The community began to grow in the late 1870s, as gold and silver were discovered, and the Christmas and New Year mines opened. By 1880, a post office had been established.
The community also became a retreat for people suffering from tuberculosis. The Acadia Ranch – built in Oracle in 1882 by Edwin S. and Lillian Dodge – was, during this time, a sanitorium.
At an altitude of 4,500 feet (1,400 m), Oracle's vegetation consists of mostly emory oak (Quercus emoryi) and grasses. In January, the average high temperature is 56 °F (13 °C) with a low of 35 °F (2 °C). In July, the average high temperature is 92 °F (33 °C) with a low of 67 °F (19 °C). Annual precipitation is 18 inches. Rainfall increases during July and August, due to the monsoon effect. Snowfall varies.

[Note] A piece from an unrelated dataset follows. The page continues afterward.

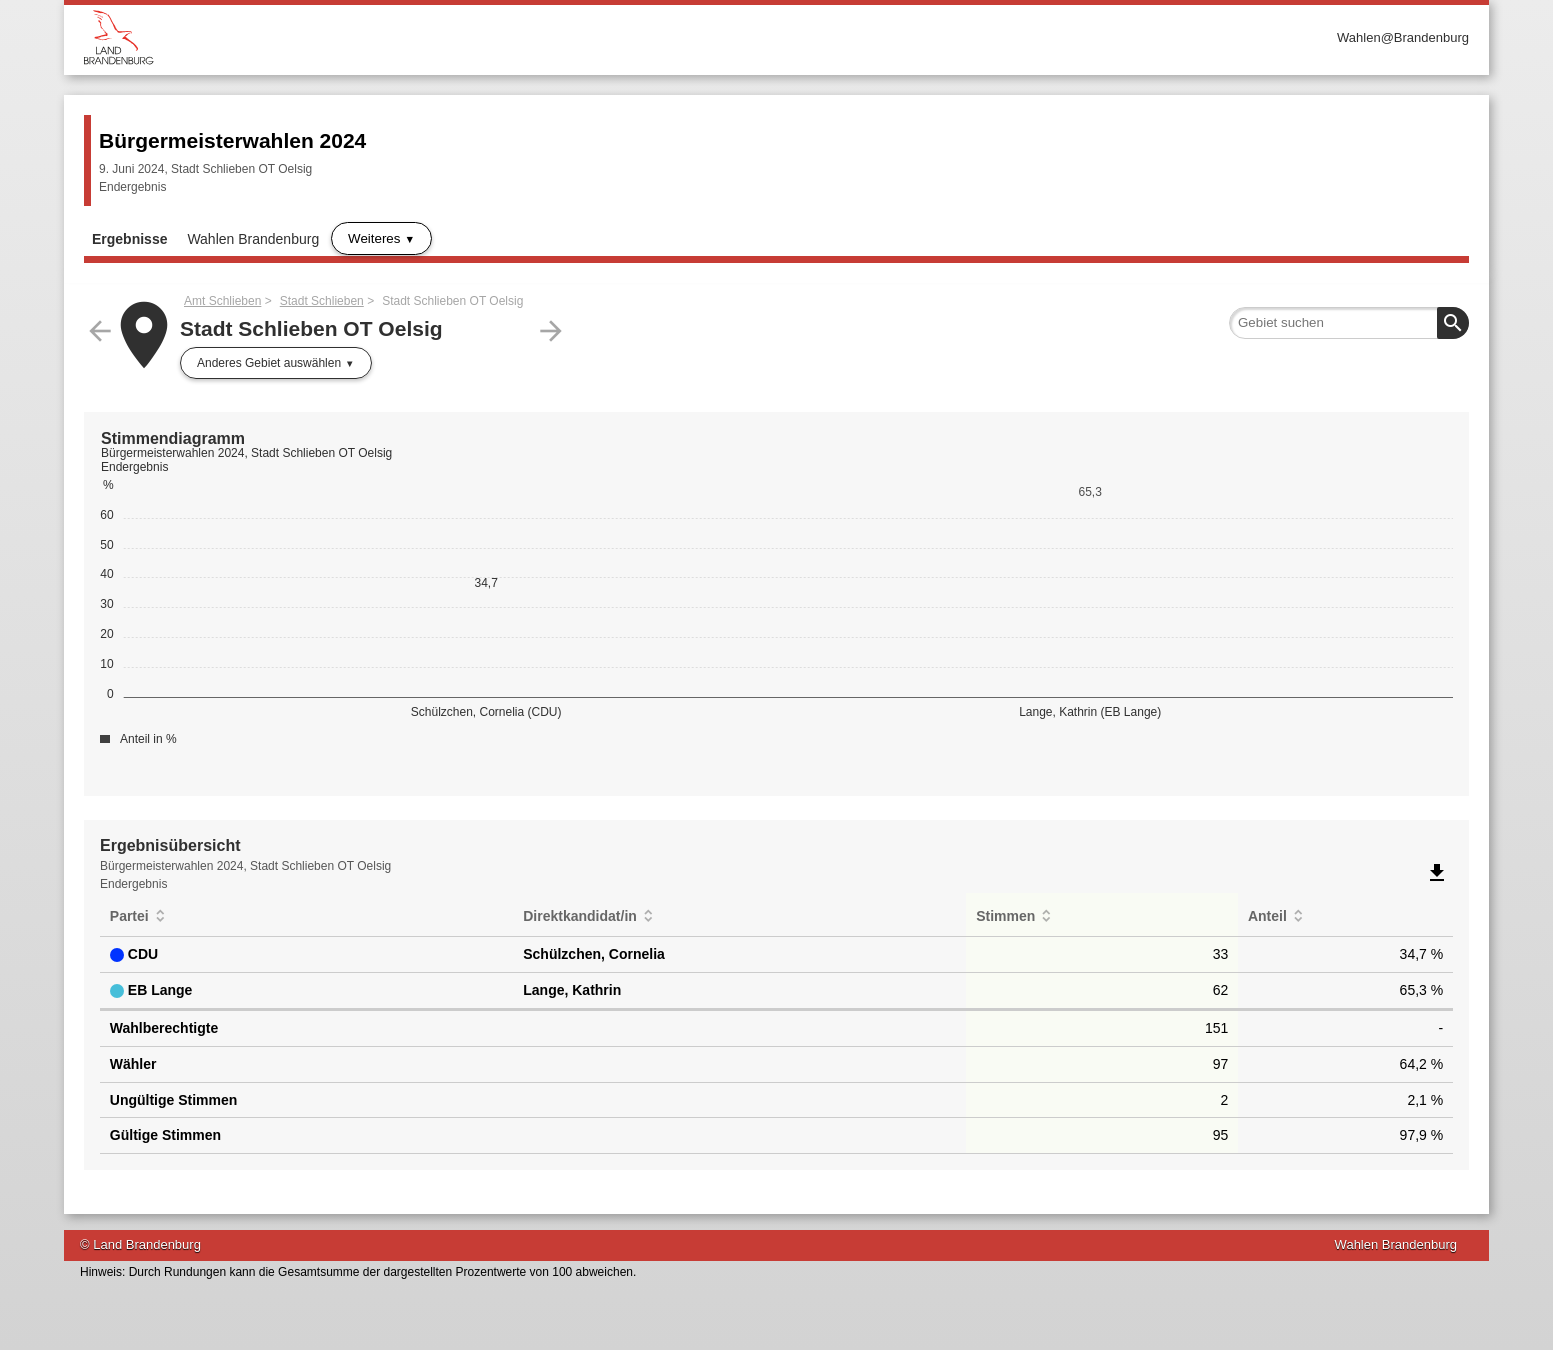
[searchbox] (1349, 323)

Oracle is a census-designated place (CDP) in Pinal County, Arizona, United States. The population was 3,686 at the 2010 census.
Buffalo Bill Cody owned a mine in Oracle briefly and, in 1911, appeared as "Santa" for a group of local children. The community is near the location of Biosphere 2. Oracle was also the postal address for environmentalist author Edward Abbey, who never lived in the town but visited often. Oracle is becoming a bedroom community for Tucson, Arizona, but large-scale development is opposed by many residents.

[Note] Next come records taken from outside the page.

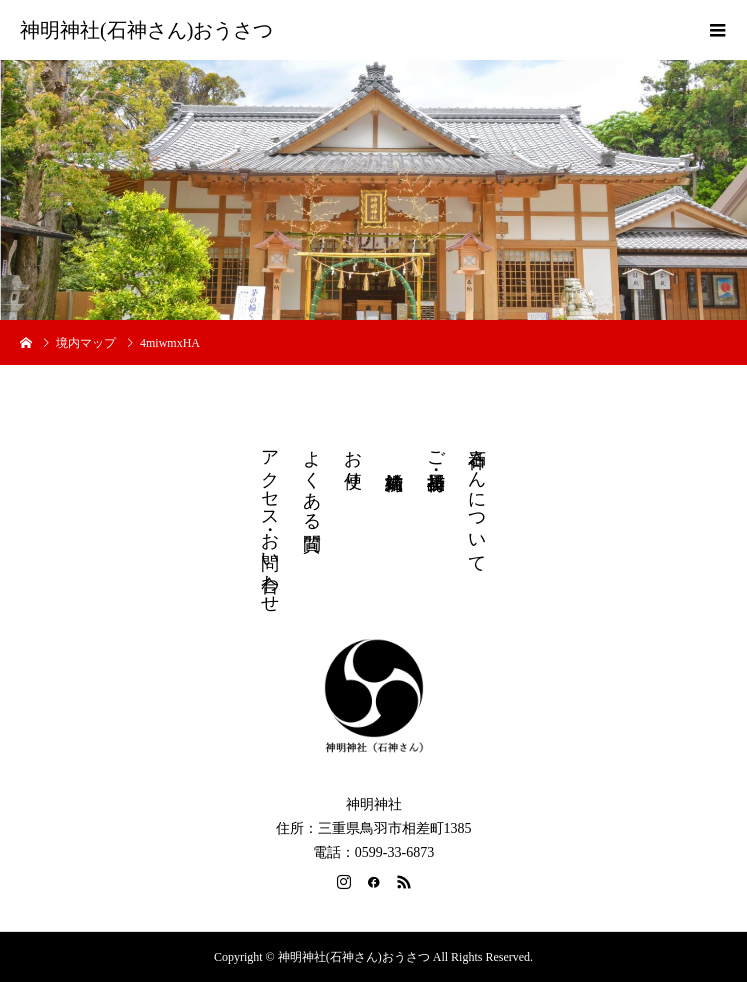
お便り (353, 459)
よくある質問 (312, 479)
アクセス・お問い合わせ (270, 521)
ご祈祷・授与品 (436, 449)
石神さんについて (477, 501)
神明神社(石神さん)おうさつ (146, 30)
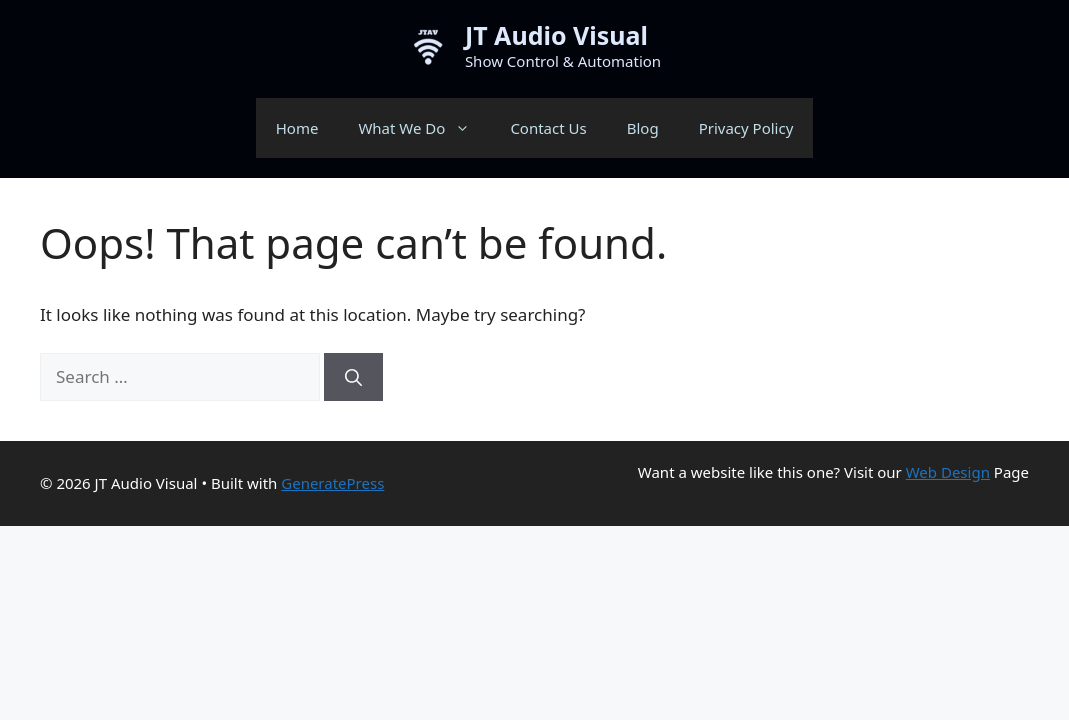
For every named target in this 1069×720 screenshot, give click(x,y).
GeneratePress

Oracle State Park is adjacent. The Arizona Trail passes through the Park and community. Oracle is the gateway to the road up the "back side" of Mount Lemmon, which starts off of American Avenue and currently offers a secondary route to the top. Prior to the construction of the Catalina Highway on the opposite side of the Santa Catalina range, the Oracle Control Road was the only road access to the mountain community of Summerhaven.